Re: Feedback on the proposal to change U+FFFD generation when decoding ill-formed UTF-8 from Martin J. Dürst via Unicode on 2017-05-16 (Unicode Mail List Archive)

From: Martin J. Dürst via Unicode <unicode_at_unicode.org>
Date: Tue, 16 May 2017 20:08:52 +0900

Hello everybody,

[using this mail to in effect reply to different mails in the thread]

On 2017/05/16 17:31, Henri Sivonen via Unicode wrote:
> On Tue, May 16, 2017 at 10:22 AM, Asmus Freytag <asmusf_at_ix.netcom.com> wrote:

>> Under what circumstance would it matter how many U+FFFDs you see?
>
> Maybe it doesn't, but I don't think the burden of proof should be on
> the person advocating keeping the spec and major implementations as
> they are. If anything, I think those arguing for a change of the spec
> in face of browsers, OpenJDK, Python 3 (and, likely, "etc.") agreeing
> with the current spec should show why it's important to have a
> different number of U+FFFDs than the spec's "best practice" calls for
> now.

I have just checked (the programming language) Ruby. Some background:

As you might know, Ruby is (at least in theory) pretty
encoding-independent, meaning you can run scripts in iso-8859-1, in
Shift_JIS, in UTF-8, or in any of quite a few other encodings directly,
without any conversion.

However, in practice, incl. Ruby on Rails, Ruby is very much using UTF-8
internally, and is optimized to work well that way. Character encoding
conversion also works with UTF-8 as the pivot encoding.

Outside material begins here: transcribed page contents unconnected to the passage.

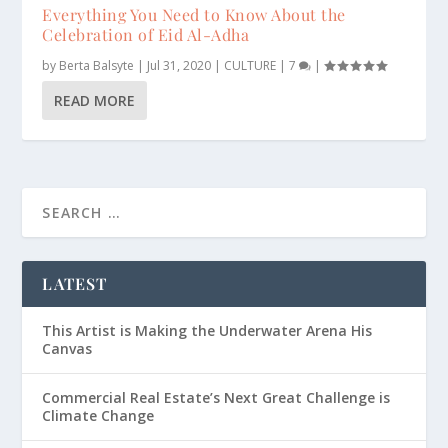
Everything You Need to Know About the
Celebration of Eid Al-Adha
by
Berta Balsyte
|
Jul 31, 2020
|
CULTURE
|
7
|
READ MORE
LATEST
This Artist is Making the Underwater Arena His
Canvas
Commercial Real Estate’s Next Great Challenge is
Climate Change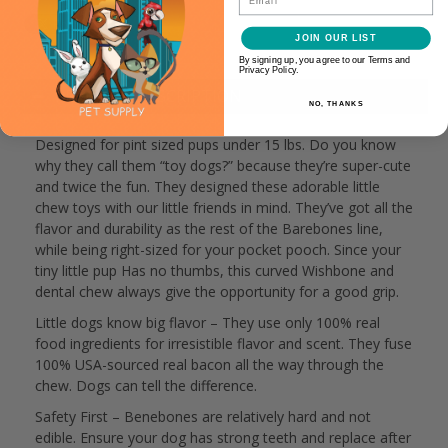
JOIN OUR LIST
By signing up, you agree to our Terms and
Privacy Policy.
PRODUCT DESCRIPTION
NO, THANKS
Designed for pint sized pups under 15 lbs. Do you know
why they call them “toy dogs?” because they’re super-cute
and twice the fun. They designed these adorable little
chew toys with our little friends in mind. They’ve got all the
flavor and durability as the rest of the Barebones line,
while being right-sized for your pocket pooch. Since your
tiny little pup Has no thumbs, this curved Wishbone and
dental chew always give the opportunity for a good grip.
Little dogs know big flavor – They use only 100% real
food ingredients for irresistible flavor and scent. They fuse
100% USA-sourced real bacon all the way through the
chew. Dogs can tell the difference.
Safety First – Benebones are relatively hard and not
edible. Ensure your dog has strong teeth and replace after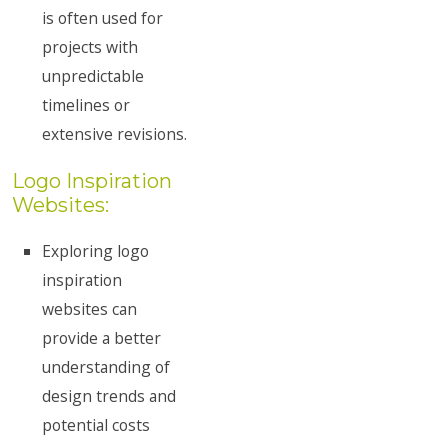
is often used for
projects with
unpredictable
timelines or
extensive revisions.
Logo Inspiration
Websites:
Exploring logo
inspiration
websites can
provide a better
understanding of
design trends and
potential costs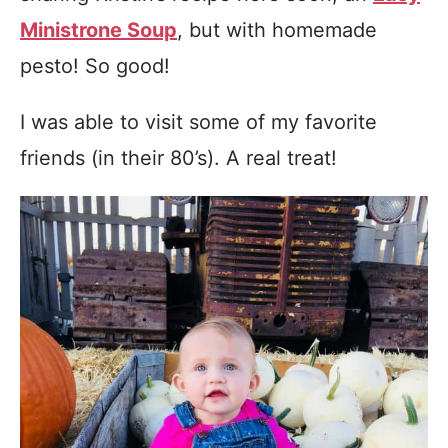
Ministrone Soup
, but with homemade
pesto! So good!
I was able to visit some of my favorite
friends (in their 80’s). A real treat!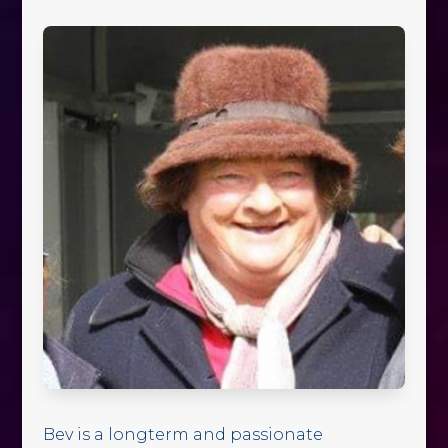
Bev is a longterm and passionate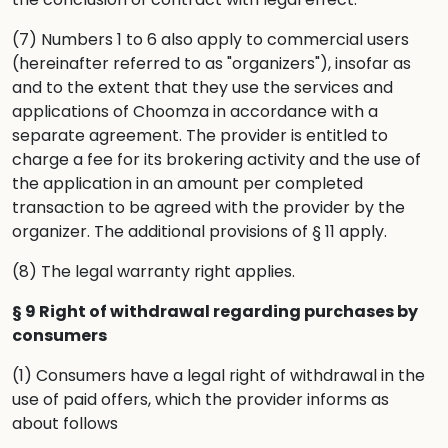
(7) Numbers 1 to 6 also apply to commercial users
(hereinafter referred to as "organizers"), insofar as
and to the extent that they use the services and
applications of Choomza in accordance with a
separate agreement. The provider is entitled to
charge a fee for its brokering activity and the use of
the application in an amount per completed
transaction to be agreed with the provider by the
organizer. The additional provisions of § 11 apply.
(8) The legal warranty right applies.
§ 9 Right of withdrawal regarding purchases by
consumers
(1) Consumers have a legal right of withdrawal in the
use of paid offers, which the provider informs as
about follows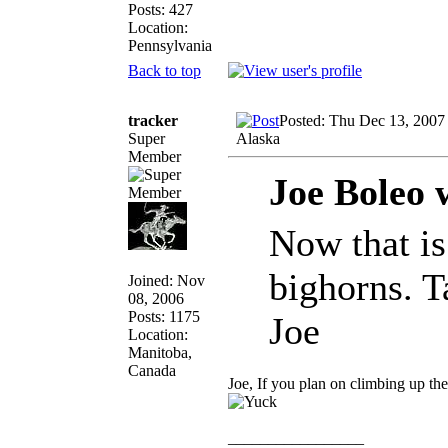
Posts: 427
Location:
Pennsylvania
Back to top
tracker
Posted: Thu Dec 13, 2007
Super
Alaska
Member
Joe Boleo 
Now that is
bighorns. T
Joined: Nov
08, 2006
Posts: 1175
Joe
Location:
Manitoba,
Canada
Joe, If you plan on climbing up th
_________________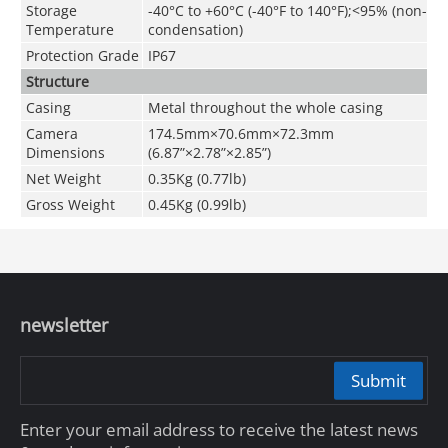
Storage
-40°C to +60°C (-40°F to 140°F);<95% (non-
Temperature
condensation)
Protection Grade
IP67
Structure
Casing
Metal throughout the whole casing
Camera
174.5mm×70.6mm×72.3mm
Dimensions
(6.87”×2.78”×2.85”)
Net Weight
0.35Kg (0.77lb)
Gross Weight
0.45Kg (0.99lb)
newsletter
Submit
Enter your email address to receive the latest news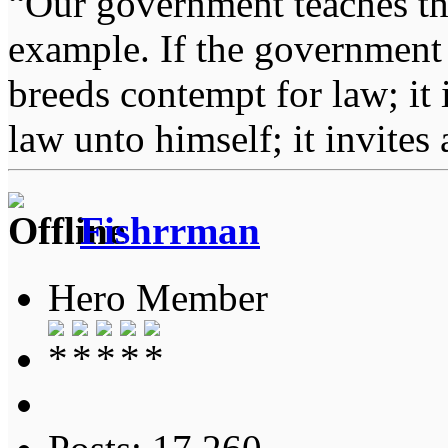
“Our government teaches th
example. If the government 
breeds contempt for law; it
law unto himself; it invites
Fishrrman
Hero Member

As far as I understand, Ruby does the same as all of the above software,
based (among else) on the fact that we followed the recommendation in
the standard. Here are a few examples (sorry for the linebreaks
introduced by mail software):

$ ruby -e 'puts "\xF0\xaf".encode("UTF-16BE", invalid: :replace).inspect'
#=> "\uFFFD"

$ ruby -e 'puts "\xe0\x80\x80".encode("UTF-16BE", invalid:
:replace).inspect'
#=> "\uFFFD\uFFFD\uFFFD"

$ ruby -e 'puts "\xF4\x90\x80\x80".encode("UTF-16BE", invalid:
:replace).inspect'
#=> "\uFFFD\uFFFD\uFFFD\uFFFD"

$ ruby -e 'puts "\xfd\x81\x82\x83\x84\x85".encode("UTF-16BE", invalid:
:replace).inspect
#=> "\uFFFD\uFFFD\uFFFD\uFFFD\uFFFD\uFFFD"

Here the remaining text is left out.